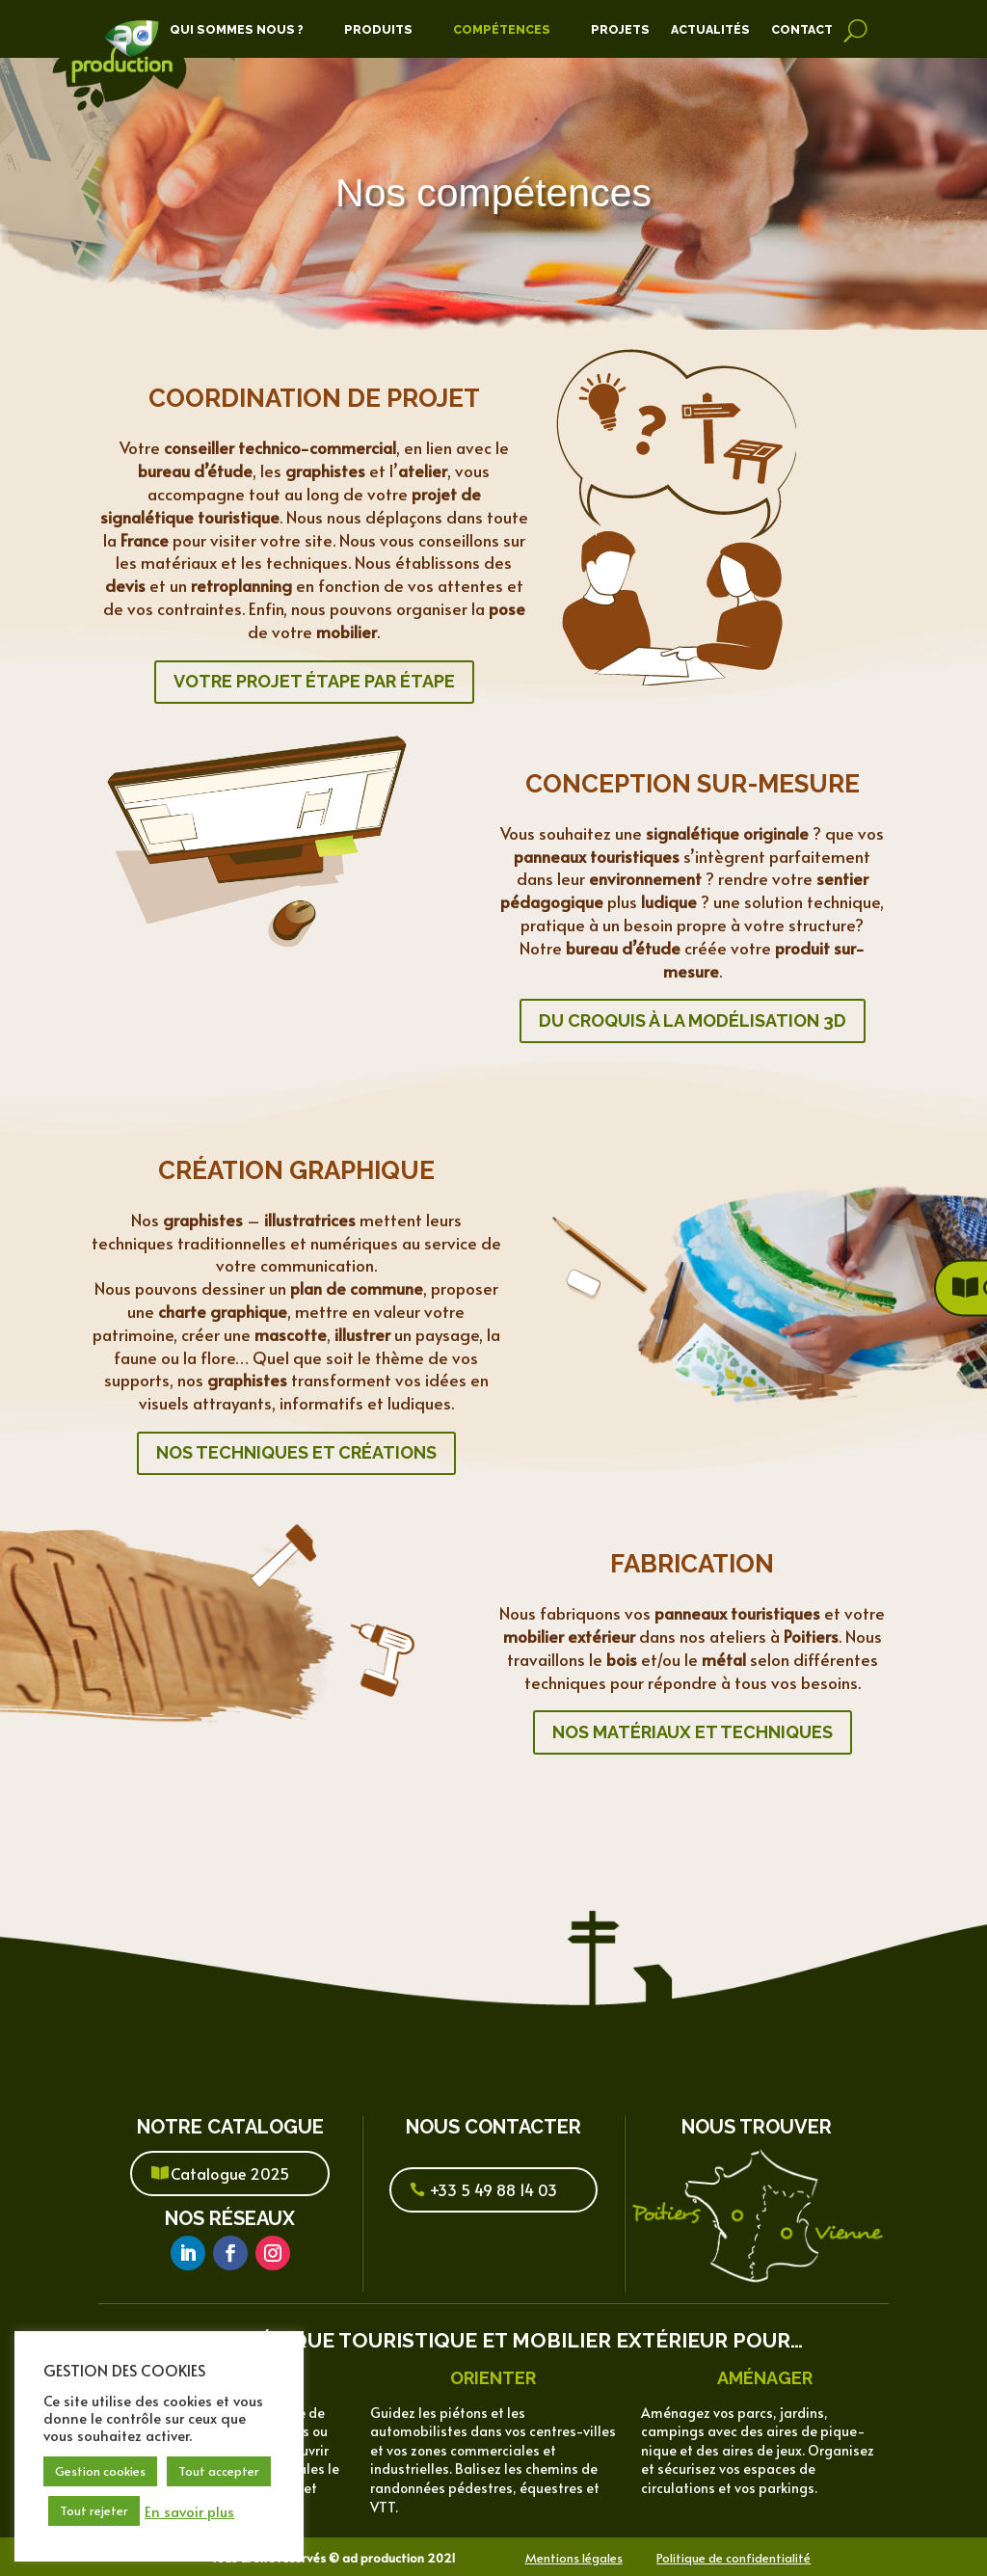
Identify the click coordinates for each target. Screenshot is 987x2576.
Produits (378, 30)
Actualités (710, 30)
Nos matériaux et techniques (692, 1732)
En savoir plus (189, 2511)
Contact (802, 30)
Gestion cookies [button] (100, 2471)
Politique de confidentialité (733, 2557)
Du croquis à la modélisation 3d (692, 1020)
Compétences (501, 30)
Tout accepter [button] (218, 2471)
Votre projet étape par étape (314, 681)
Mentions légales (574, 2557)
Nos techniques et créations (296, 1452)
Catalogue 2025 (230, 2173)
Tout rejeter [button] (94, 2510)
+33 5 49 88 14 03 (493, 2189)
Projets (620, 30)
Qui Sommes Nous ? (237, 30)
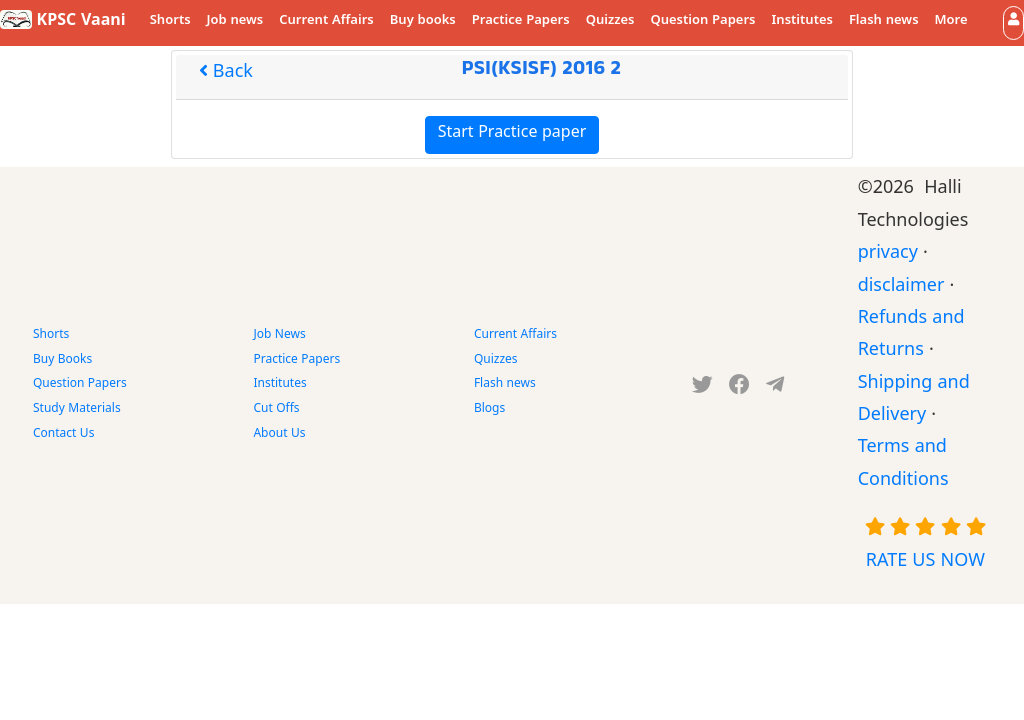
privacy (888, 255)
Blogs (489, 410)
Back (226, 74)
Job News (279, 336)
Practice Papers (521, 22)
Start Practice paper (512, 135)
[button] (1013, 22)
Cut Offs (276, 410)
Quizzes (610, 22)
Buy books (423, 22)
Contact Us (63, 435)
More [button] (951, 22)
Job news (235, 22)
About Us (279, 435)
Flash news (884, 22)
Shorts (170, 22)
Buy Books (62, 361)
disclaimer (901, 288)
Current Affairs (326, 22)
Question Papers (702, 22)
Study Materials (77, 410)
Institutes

...

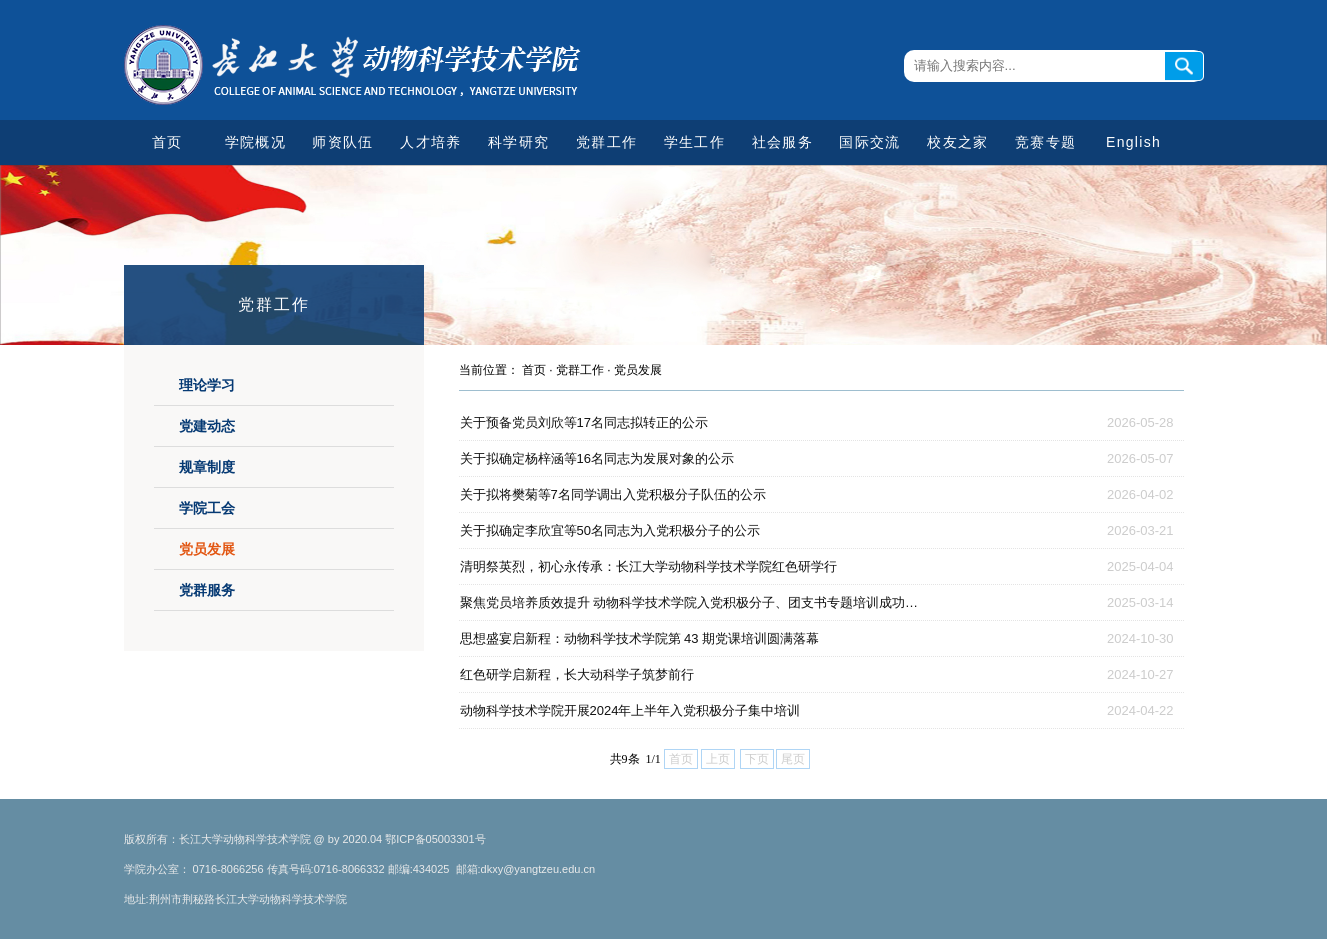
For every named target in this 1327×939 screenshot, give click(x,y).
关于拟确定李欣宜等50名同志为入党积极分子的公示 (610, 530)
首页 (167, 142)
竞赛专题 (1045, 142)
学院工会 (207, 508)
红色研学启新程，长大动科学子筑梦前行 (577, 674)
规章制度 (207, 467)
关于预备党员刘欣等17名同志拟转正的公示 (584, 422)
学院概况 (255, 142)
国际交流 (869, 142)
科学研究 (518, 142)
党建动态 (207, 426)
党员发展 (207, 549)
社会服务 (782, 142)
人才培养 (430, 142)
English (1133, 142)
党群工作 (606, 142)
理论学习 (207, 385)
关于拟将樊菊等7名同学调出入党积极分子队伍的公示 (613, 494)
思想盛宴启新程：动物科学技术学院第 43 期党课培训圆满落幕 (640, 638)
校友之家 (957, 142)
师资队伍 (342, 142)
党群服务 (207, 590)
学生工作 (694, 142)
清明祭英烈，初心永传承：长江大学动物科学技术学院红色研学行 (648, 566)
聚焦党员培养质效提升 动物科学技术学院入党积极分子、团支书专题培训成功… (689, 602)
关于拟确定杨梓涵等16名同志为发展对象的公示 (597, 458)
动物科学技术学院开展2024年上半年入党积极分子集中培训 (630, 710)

**YOUR OBJECTIVE**
Copy back exactly the lines above from the one containing "En savoir plus (189, 2511)" through the one containing "Job News (279, 336)", and leave every picture behind.

**SOLUTION TO THIS PROBLEM**
En savoir plus (189, 2511)
Contact (802, 30)
Gestion cookies [button] (100, 2471)
Politique de confidentialité (733, 2557)
Du croquis à la modélisation 3d (692, 1020)
Compétences (501, 30)
Tout accepter [button] (218, 2471)
Votre projet étape par étape (314, 681)
Mentions légales (574, 2557)
Nos techniques et créations (296, 1452)
Catalogue 2025 (230, 2173)
Tout rejeter [button] (94, 2510)
+33 5 49 88 14 03 (493, 2189)
Projets (620, 30)
Qui Sommes Nous ? (237, 30)
privacy (888, 255)
Blogs (489, 410)
Back (226, 74)
Job News (279, 336)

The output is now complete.